24 乳姉妹との再会
冬の休暇にはさすがに家に戻った。
この時には家からポーレとゲオルグが迎えに来た。
駅までは皆と一緒だった。
鞄一つの荷物とかさばらない程度の土産を持って、乗り合い馬車に揺られて行く。
「リューミンは残留組なのね」
「向こうは雪で支線が止まることがあるからって」
「残念だろうなあ、向こうの家族は」
だろうな、と夏に会った彼等を私も思い出していた。
あれは本当に楽しかった。
「それじゃよい年を!」
「よい年を!」
言い合って、それぞれの地方に向かう停車場へと向かった。
すると暖かそうな格好に身を包んだポーレが大きく手を振っていた。
「テンダー様あ」
「ポーレ!」
私は駆け出していた。
「元気だった!」
「また戻らないのかと心配でしたよ~」
「夏はごめんね。でも新年は一応家で過ごさなくちゃ」
そして既に取ってあった客車にまた乗り込んだ。
「皆二等でもいいのに」
夏のことを思い出し、ぼそっと口にした。
すると。
「「それは駄目です」」
二人の声が揃った。
「少なくとも、自分がついている以上、ちゃんとお嬢様を一等車でご無事に帰さないといけません」
ゲオルグは――以前はあまり気付かなかったが、なるほど真面目なんだなあ、とふと思った。

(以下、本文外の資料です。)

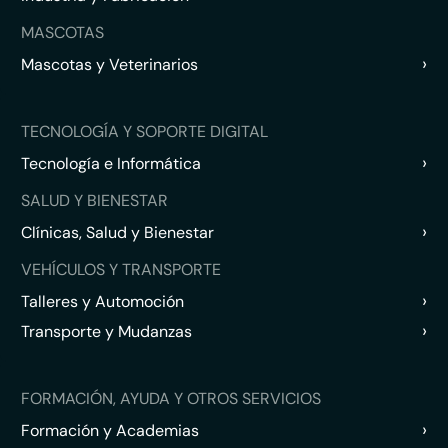
MASCOTAS
›
Mascotas y Veterinarios
TECNOLOGÍA Y SOPORTE DIGITAL
›
Tecnología e Informática
SALUD Y BIENESTAR
›
Clínicas, Salud y Bienestar
VEHÍCULOS Y TRANSPORTE
›
Talleres y Automoción
›
Transporte y Mudanzas
FORMACIÓN, AYUDA Y OTROS SERVICIOS
›
Formación y Academias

「それに私もテンダー様と久しぶりに沢山話したいです!」
ポーレのその言葉には、使用人的にはどうか、という視線が彼から放たれたが。
*
走り出した列車の中で、先に私はポーレとフィリア宛てのお土産を渡しておいた。
「戻ってからのことが今一つ想像できないので、今のうちにね」
「そうですね…… やっぱりテンダー様が居ないと伯爵家の仕事も私はつまらないです……」
ポーレはしゅんとなる。
「そう言えば最近はどう? 東の対の人達は」
私は妹と、彼女と一緒に過ごしている両親のことを尋ねた。
「ああそうですそうです、聞いてくださいよテンダー様!」
ぐい、とポーレは身を乗り出した。
「最近向こうのお嬢様が東だけでなく、本館にお友達を呼ぶ様になりました」
「本館に?」
本館は、朝食と正餐の時にだけ行く場所だった。
それは基本的には自分もアンジーも同じはず。
「何でも奥様が訪問した先の同じ年頃のお嬢様方をお招きになって、お茶会を、と」
「……何だか大変そうね」
「大変なんですよ! 十二、三のお嬢様方が、奥様方を真似たお茶会を開くから、と招待状が飛び交うわ、それまで真面目にやって来なかったピアノを弾き出すわ、ドレスはこれがいいあれがいい、って型録を奥様と首っ引きで……」
「で、それにメイド達が皆かき回された、と」
「そうなんですよ……」
はあ、とポーレはため息をついた。